I have this question.
By considering the probability that 2 independent, standard normal random variables, $x_1$ and $x_2$, lie within the square: $\{(x_1,x_2)||x_1|<x,|x_2|<x\}$, prove the Chernoff bound: $$erfc(x)<e^{-x^2}\text{where }x>0$$
I thought of first writing them in terms of Q-function, then convert to erfc. Here's what I have so far.

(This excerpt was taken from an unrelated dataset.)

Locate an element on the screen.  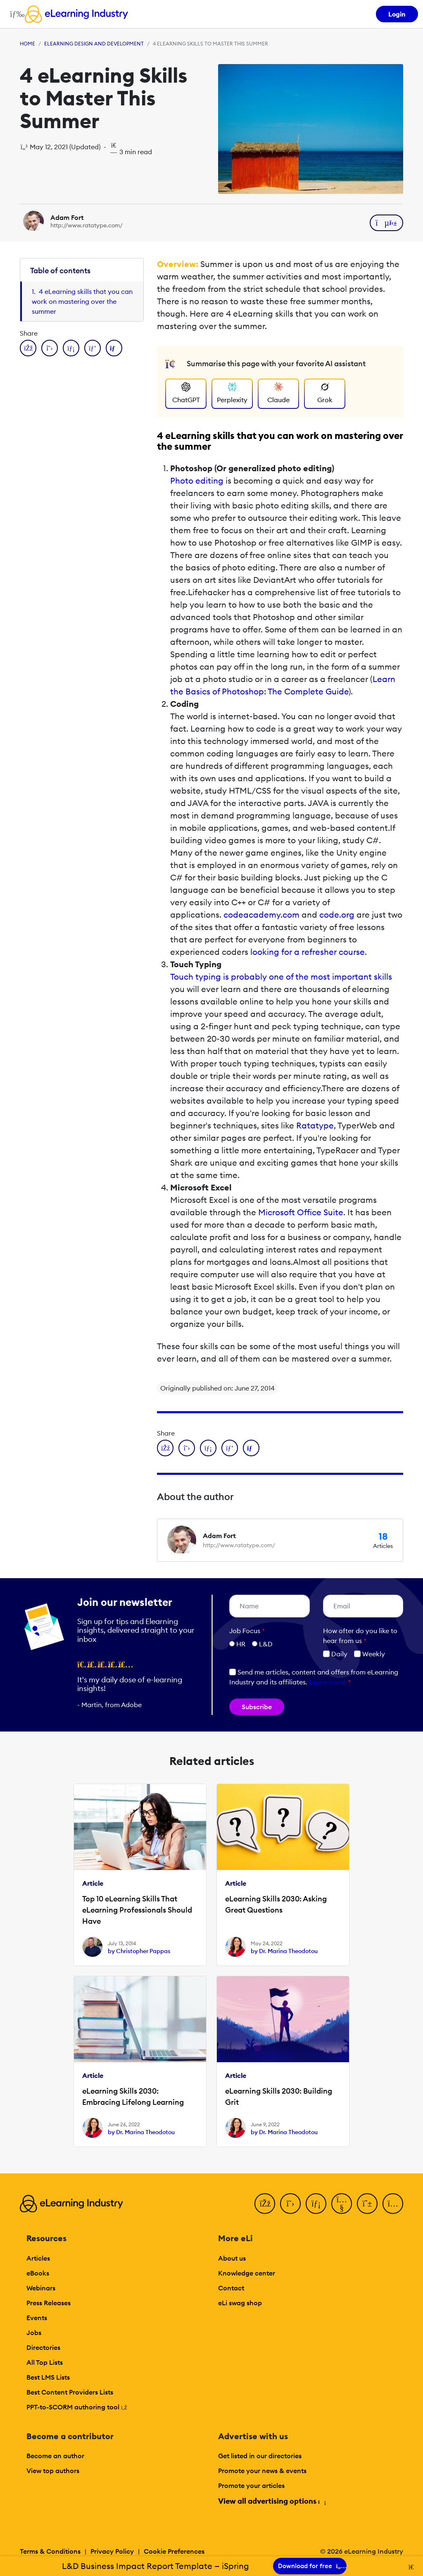
eBooks is located at coordinates (37, 2273).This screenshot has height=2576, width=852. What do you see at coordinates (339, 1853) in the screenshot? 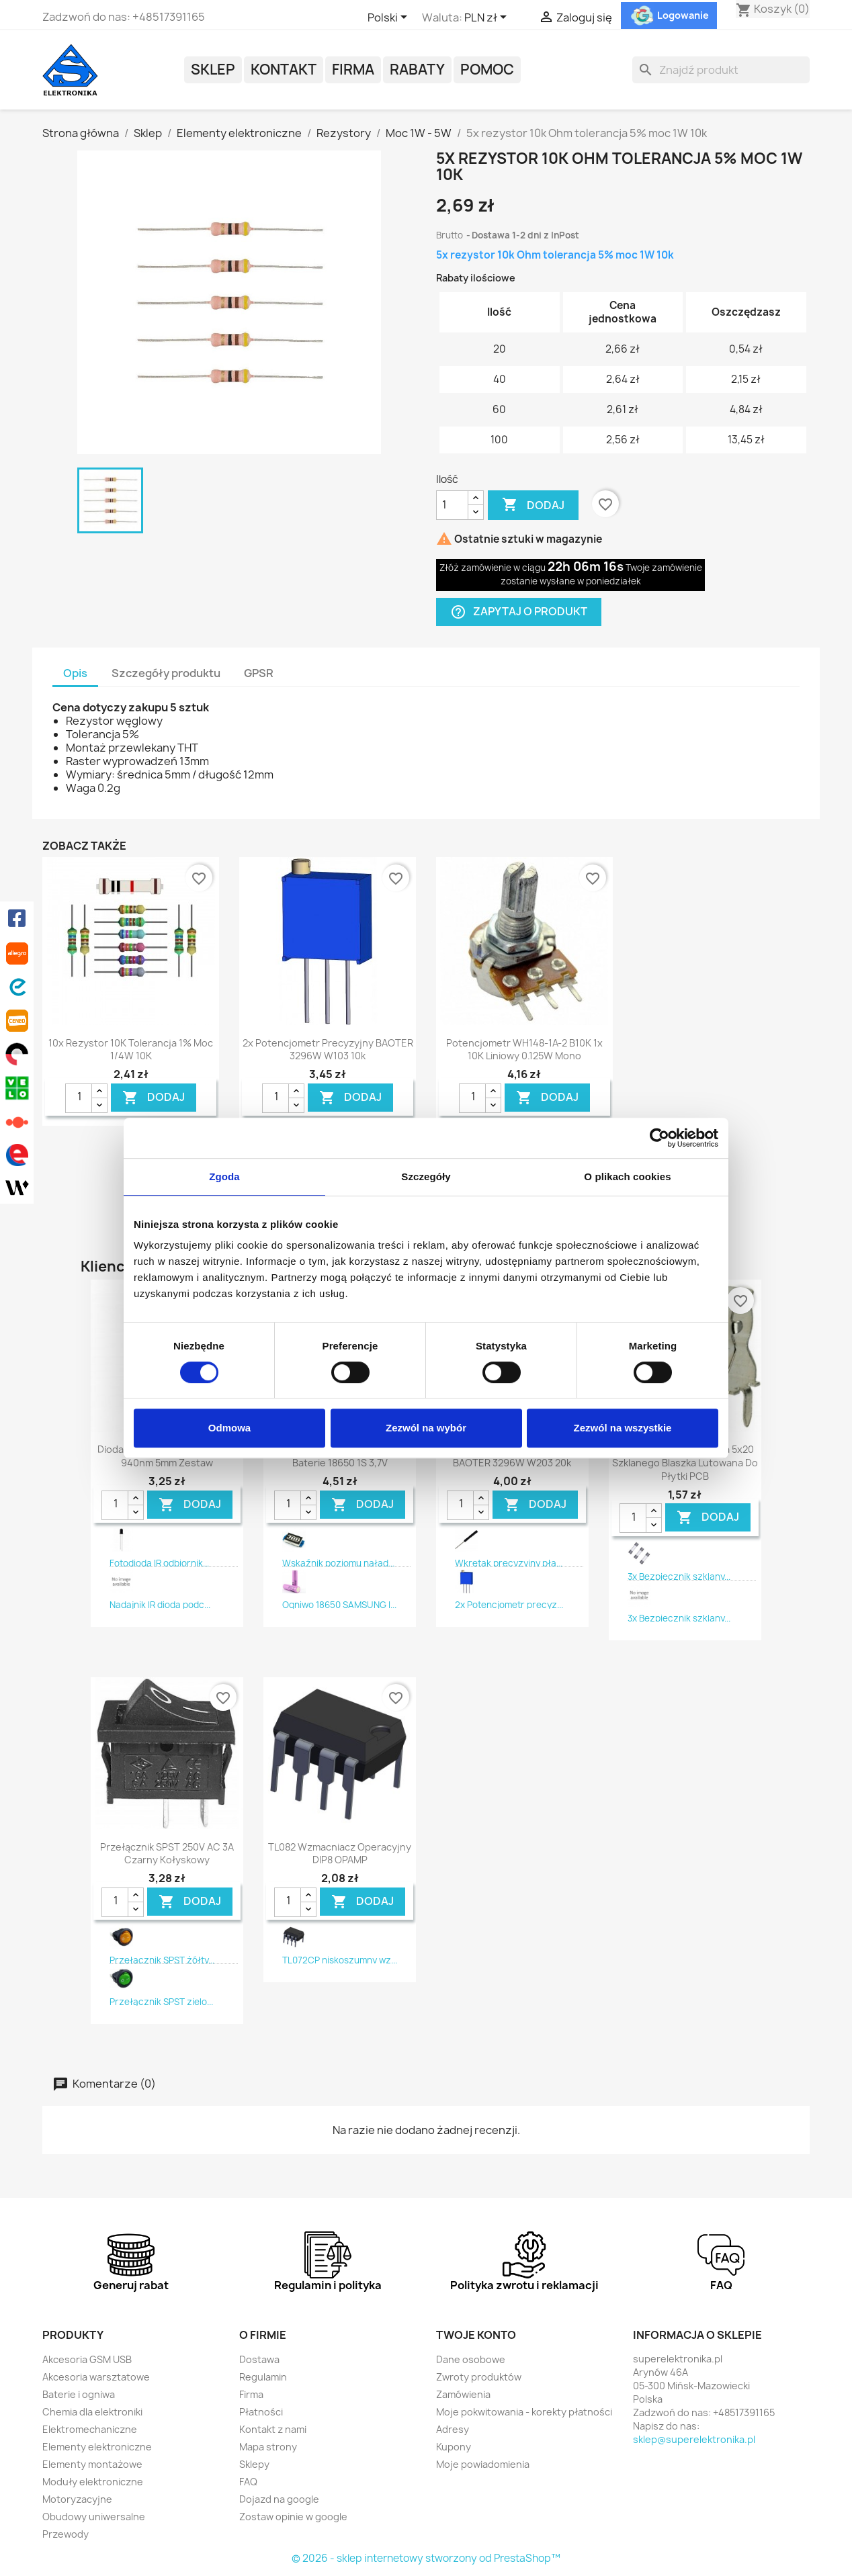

\begin{align} P(|x_1|<x,|x_2|<x) &= P(|x_1|<x)P(|x_2|<x)\\ &= [1-P(|x_1|>x)][1-P(|x_2|>x)]\\ &= \Bigg[1-\int_{x}^{\infty}\frac{1}{\sqrt{2\pi}}e^{\frac{-|x_1|^2}{2}}dx_1\Bigg]\Bigg[1-\int_{x}^{\infty}\frac{1}{\sqrt{2\pi}}e^{\frac{-|x_2|^2}{2}}dx_2\Bigg]\\ &= 1-\int_{x}^{\infty}\frac{1}{\sqrt{2\pi}}e^{\frac{-x_2^2}{2}}dx_2-\int_{x}^{\infty}\frac{1}{\sqrt{2\pi}}e^{\frac{-x_1^2}{2}}dx_1+\int_{x}^{\infty}\int_{x}^{\infty}\frac{1}{2\pi}e^{\frac{-(x_1^2+x_2^2)}{2}}dx_1dx_2\\ &= [1-erfc(x)]^2 \end{align}
I know that $$erfc(x) = \frac{2}{\sqrt{\pi}}\int_{x}^{\infty}e^{v^2}dV$$
But I have no idea where the inequality with the $e^{-x^2}$ comes in. Do I need to consider some other area, like a quadrant of a circle with radius $\sqrt{2}x$ or something?